Investors in the Asia-Pacific region were more cautious during the second quarter, but it’s thought this is mainly due to short-term weaker market sentiment rather than any fundamental long-term change, according to a report from Alternative Ownership Conference Hotels and Resorts-Asia Pacific (AOCAP).
The decline of 39% from Q1 to Q2 follows the earthquake and tsunami in Japan, and the recent economic troubles in the Eurozone and the US. The Pacific region is recovering from a slow start to the year, and increased by a massive 228% quarter on quarter, while transactions in Asia dropped by 52% quarter on quarter.
Australia currently accounts for 24% of total investment in the Asia Pacific region, and proved particularly attractive to investors looking for core quality buildings in established markets. Investors included Asian buyers who were keen to capitalize on the Sydney office market, especially as demand for premium office space is expected to increase over the next few years.
Income producing properties are also proving particularly popular as the Sofitel Silom Hotel in Thailand was recently sold to an owned associate of The Pioneer Global Group.

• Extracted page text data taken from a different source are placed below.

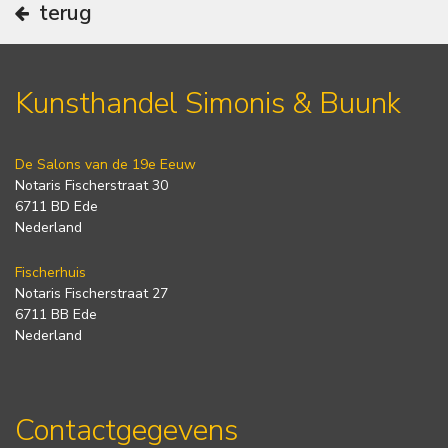
terug
Kunsthandel Simonis & Buunk
De Salons van de 19e Eeuw
Notaris Fischerstraat 30
6711 BD Ede
Nederland
Fischerhuis
Notaris Fischerstraat 27
6711 BB Ede
Nederland
Contactgegevens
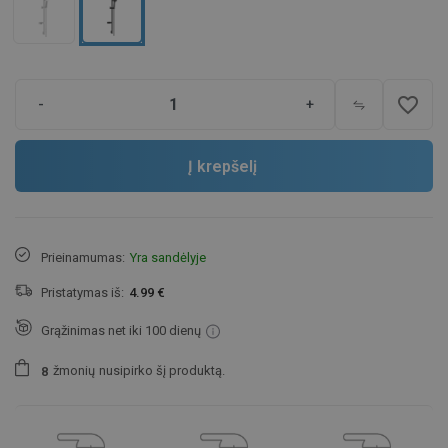
favorite_border
-
+
Į krepšelį
Prieinamumas:
Yra sandėlyje
Pristatymas iš:
4.99 €
Grąžinimas net iki 100 dienų
žmonių
nusipirko šį produktą.
8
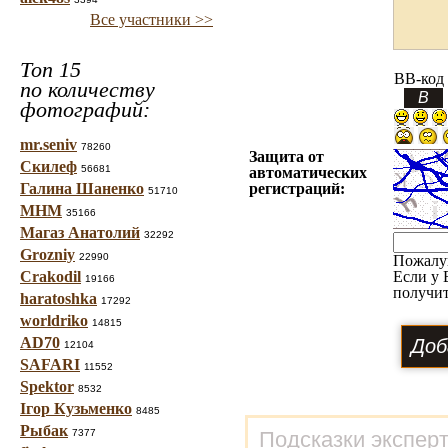
Все участники >>
Топ 15
BB-код
по количеству
фотографий:
mr.seniv
78260
Защита от
Скилеф
56681
автоматических
Галина Шаненко
регистраций:
51710
МНМ
35166
Магаз Анатолий
32292
Grozniy
22990
Пожалу
Crakodil
Если у 
19166
получит
haratoshka
17292
worldriko
14815
AD70
12104
SAFARI
11552
Spektor
8532
Ігор Кузьменко
8485
Рыбак
7377
Подсказки экспер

However market interest is also focused on strategically located sites, and REITs and other listed property companies continued to purchase properties both within their own borders and in other countries. They accounted for 27% of all commercial real estate transactions.
Real estate experts have commented that even though activity has fallen, there is still a significant volume of investment capital and a real shortage of better quality assets for sale. The market is also affected by the limitations imposed on lending in China and Hong Kong which has led to buyers expecting discounts to offset their increased borrowing costs.
Most analysts think the Asian real estate market is still well positioned to deal with the current global uncertainty, remaining an attractive medium-term investment. In general, the Pacific region expects an improvement in economic growth over the next year, depending on the global economy, and investors are expected to continue focusing attention on quality Australian commercial property.